Knowledge of Protection Mainstreaming

Output indicator

Indicator Phrasing

% of training participants who demonstrate adequate knowledge and understanding of protection mainstreaming
% de participants de la formation qui font preuve d’une connaissance et compréhension adéquates de l’intégration de la protection
% de participantes na formação que demonstram conhecimentos e compreensão adequados da integração da protecção
% účastníků školení prokazujících adekvátní znalost a porozumění protection mainstreamingu

Indicator Phrasing

English: % of training participants who demonstrate adequate knowledge and understanding of protection mainstreaming

French: % de participants de la formation qui font preuve d’une connaissance et compréhension adéquates de l’intégration de la protection

Portuguese: % de participantes na formação que demonstram conhecimentos e compreensão adequados da integração da protecção

Czech: % účastníků školení prokazujících adekvátní znalost a porozumění protection mainstreamingu

What is its purpose?

The indicator measures the proportion of people (e.g. aid workers, government officials, etc.) who were trained on protection mainstreaming and increased their knowledge and understanding of this topic to a minimum acceptable level.

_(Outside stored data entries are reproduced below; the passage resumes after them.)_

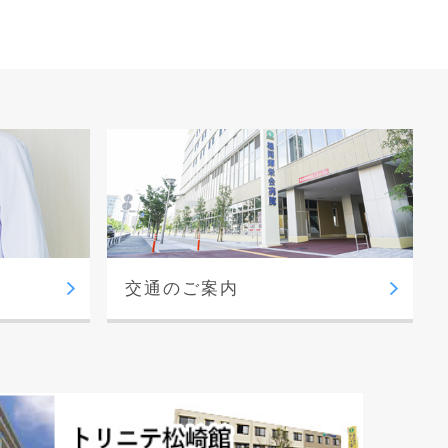
交通のご案内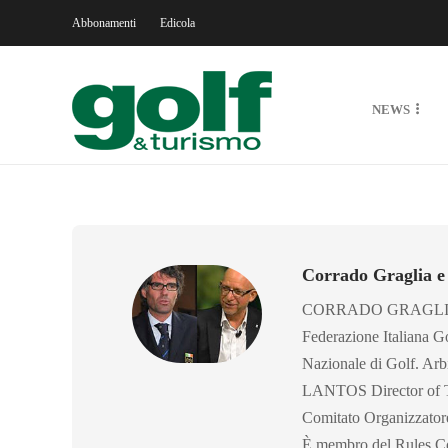
Abbonamenti
Edicola
NEWS
Corrado Graglia e
CORRADO GRAGLIA Dire
Federazione Italiana Go
Nazionale di Golf. 
LANTOS Director of T
Comitato Organizzatore
È membro del Rules Co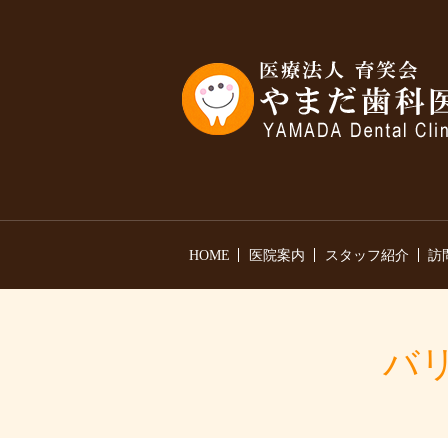
HOME
医院案内
スタッフ紹介
訪
バリ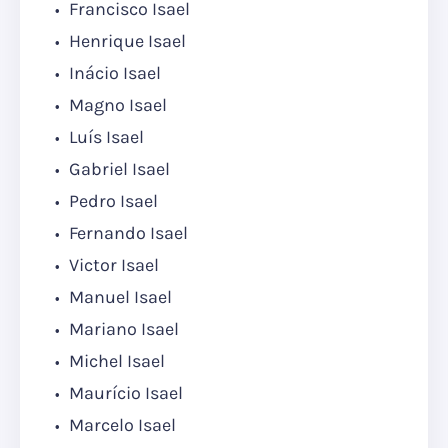
Francisco Isael
Henrique Isael
Inácio Isael
Magno Isael
Luís Isael
Gabriel Isael
Pedro Isael
Fernando Isael
Victor Isael
Manuel Isael
Mariano Isael
Michel Isael
Maurício Isael
Marcelo Isael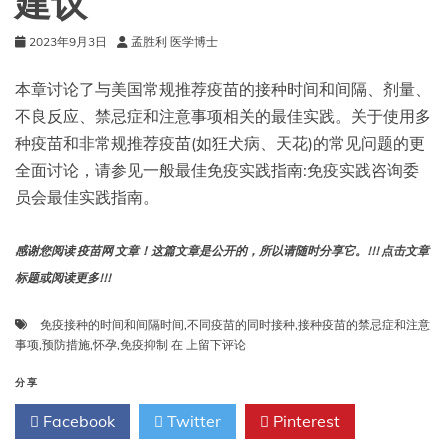
建议
2023年9月3日
孟胜利 医学博士
本章讨论了与美国常规推荐疫苗的接种时间和间隔、剂量、
不良反应、禁忌症和注意事项相关的最佳实践。关于使用多
种疫苗和非常规推荐疫苗(如狂犬病、天花)的常见问题的更
全面讨论，请参见一般最佳免疫实践指南:免疫实践咨询委
员会最佳实践指南。
感谢您阅读 疫苗网 文章！这篇文章是公开的，所以请随时分享它。!!! 点击文章
标题或阅读更多!!!
免疫接种的时间和间隔时间
,
不同疫苗的同时接种
,
接种疫苗的禁忌症和注意
第
事项
,
预防措施
,
怀孕
,
免疫抑制
在
上留下评论
二
章：
分享
疫
Facebook
Twitter
Pinterest
苗
接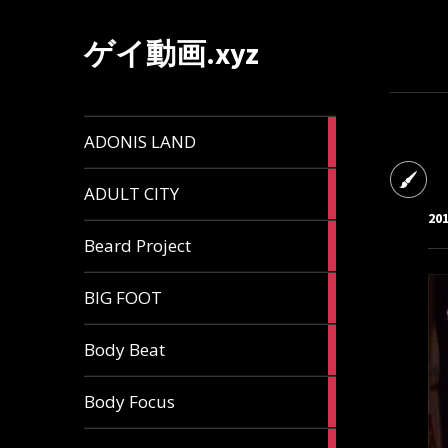
ゲイ動画.xyz
1
ADONIS LAND
article
6
ADULT CITY
articles
20
196
Beard Project
articles
7
BIG FOOT
articles
4
Body Beat
articles
1
Body Focus
article
1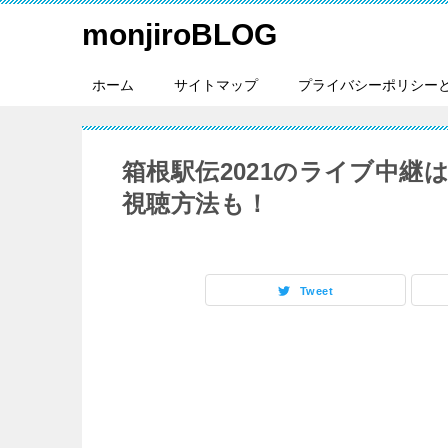
monjiroBLOG
ホーム
サイトマップ
プライバシーポリシー
箱根駅伝2021のライブ中
視聴方法も！
Tweet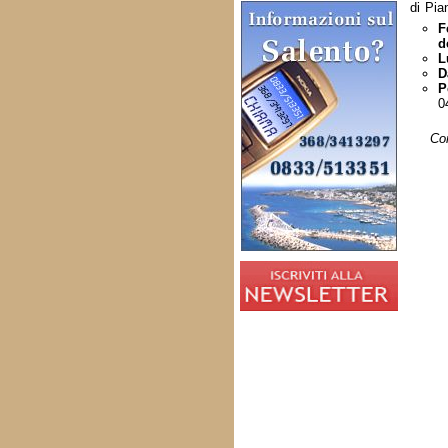
di Pia
F
d
L
D
P
0
Co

How to Collect and Analyse the Required Data

Determine the indicator's value by using the following methodology:

 

1) Define a limited number of the most important knowledge that the training participants should gain as a result of completing the training. To avoid having unrealistically high or unnecessarily low requirements, verify the test’s difficulty by pre-testing it with at least 6 people.

Be aware that different groups of people might need different knowledge about protection mainstreaming – for example, providers of services in a refugee camp might have different learning needs from government officials.

 

2) Prepare simple tests (one pre-test, one post-test) assessing whether the training participants have the pre-defined, most important knowledge and understanding. Ensure that both tests focus on similar topics and have a similar level of difficulty (so that they are comparable). The tests can use a combination of:

   - questions assessing people’s knowledge about essential protection mainstreaming standards, procedures, measures, etc.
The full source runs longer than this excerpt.